### What is needed
Restate word for word the opening line of the data below and every line after it until the line with "školy i pro každodenní nošení. Vaše dítě bude", that line too, but not the pictures.

(Saved entries)
═══
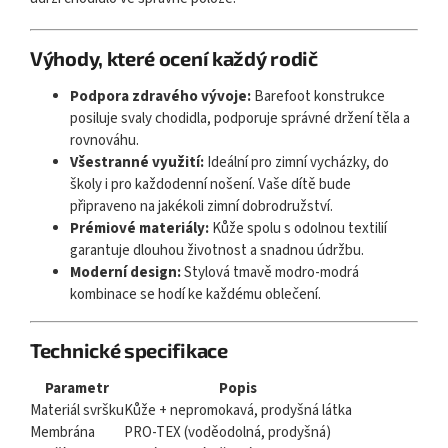
Výhody, které ocení každý rodič
Podpora zdravého vývoje:
Barefoot konstrukce
posiluje svaly chodidla, podporuje správné držení těla a
rovnováhu.
Všestranné využití:
Ideální pro zimní vycházky, do
školy i pro každodenní nošení. Vaše dítě bude
připraveno na jakékoli zimní dobrodružství.
Prémiové materiály:
Kůže spolu s odolnou textilií
garantuje dlouhou životnost a snadnou údržbu.
Moderní design:
Stylová tmavě modro-modrá
kombinace se hodí ke každému oblečení.
Technické specifikace
Parametr
Popis
Materiál svršku
Kůže + nepromokavá, prodyšná látka
Membrána
PRO-TEX (voděodolná, prodyšná)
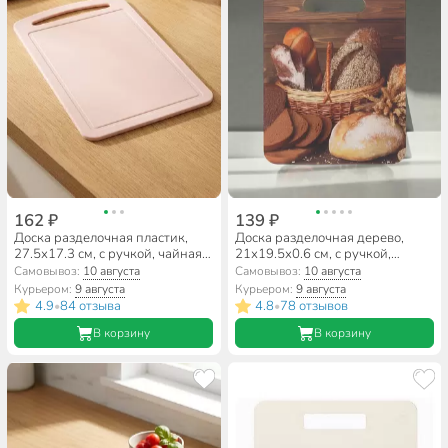
162 ₽
139 ₽
Доска разделочная пластик,
Доска разделочная дерево,
27.5х17.3 см, с ручкой, чайная
21х19.5х0.6 см, с ручкой,
роза, прямоугольная, Idea, М
квадратная, Хлеб, Л-12
Самовывоз:
10 августа
Самовывоз:
10 августа
1572
Курьером:
9 августа
Курьером:
9 августа
4.9
84 отзыва
4.8
78 отзывов
•
•
В корзину
В корзину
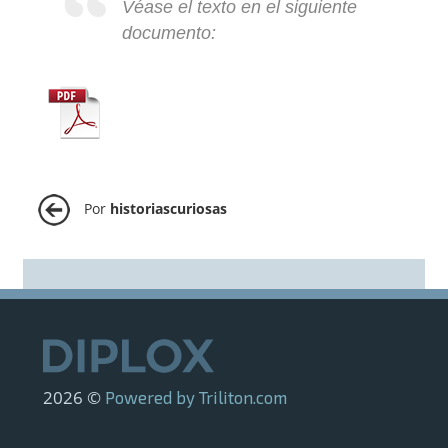
Véase el texto en el siguiente
documento:
Por
historiascuriosas
2026 ©
Powered by Triliton.com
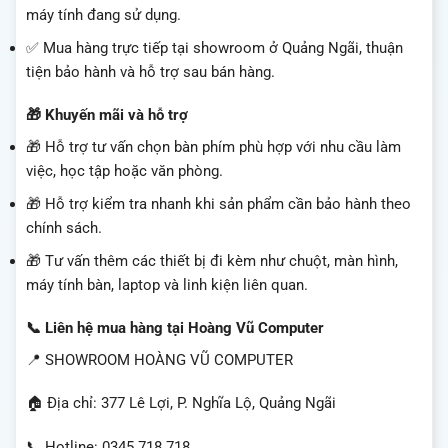
máy tính đang sử dụng.
✅ Mua hàng trực tiếp tại showroom ở Quảng Ngãi, thuận
tiện bảo hành và hỗ trợ sau bán hàng.
🎁 Khuyến mãi và hỗ trợ
🎁 Hỗ trợ tư vấn chọn bàn phím phù hợp với nhu cầu làm
việc, học tập hoặc văn phòng.
🎁 Hỗ trợ kiểm tra nhanh khi sản phẩm cần bảo hành theo
chính sách.
🎁 Tư vấn thêm các thiết bị đi kèm như chuột, màn hình,
máy tính bàn, laptop và linh kiện liên quan.
📞 Liên hệ mua hàng tại Hoàng Vũ Computer
📍 SHOWROOM HOÀNG VŨ COMPUTER
🏠 Địa chỉ: 377 Lê Lợi, P. Nghĩa Lộ, Quảng Ngãi
📞 Hotline: 0345.718.718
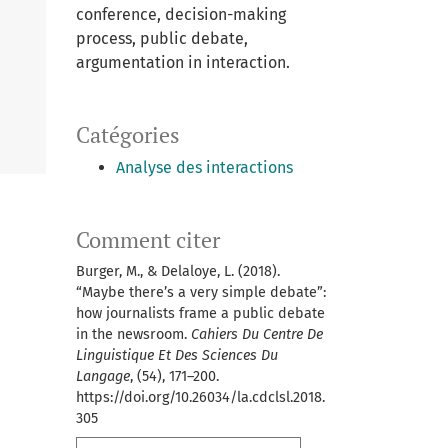
conference, decision-making
process, public debate,
argumentation in interaction.
Catégories
Analyse des interactions
Comment citer
Burger, M., & Delaloye, L. (2018).
“Maybe there’s a very simple debate”:
how journalists frame a public debate
in the newsroom.
Cahiers Du Centre De
Linguistique Et Des Sciences Du
Langage
, (54), 171–200.
https://doi.org/10.26034/la.cdclsl.2018.
305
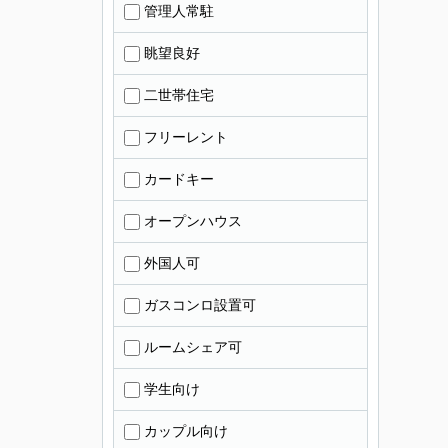
管理人常駐
眺望良好
二世帯住宅
フリーレント
カードキー
オープンハウス
外国人可
ガスコンロ設置可
ルームシェア可
学生向け
カップル向け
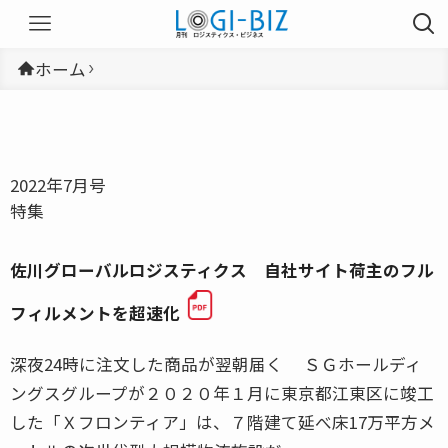
ホーム
2022年7月号
特集
佐川グローバルロジスティクス 自社サイト荷主のフル
フィルメントを超速化
深夜24時に注文した商品が翌朝届く ＳＧホールディ
ングスグループが２０２０年１月に東京都江東区に竣工
した「Ｘフロンティア」は、７階建て延べ床17万平方メ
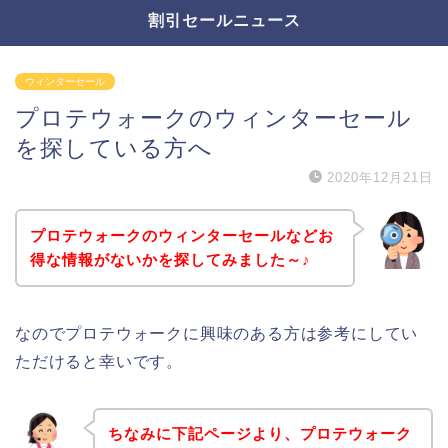
割引セールニュース
ウィンターセール
プロテウォークのウィンターセール
を探している方へ
2020年12月21日
プロテウォークのウィンターセールなどお
得な情報がないかを探してみました～♪
なのでプロテウォークに興味のある方は参考にしてい
ただけると幸いです。
ちなみに下記ページより、プロテウォーク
═══
### Exercise result
Výhody, které ocení každý rodič
Podpora zdravého vývoje:
Barefoot konstrukce
posiluje svaly chodidla, podporuje správné držení těla a
rovnováhu.
Všestranné využití:
Ideální pro zimní vycházky, do
školy i pro každodenní nošení. Vaše dítě bude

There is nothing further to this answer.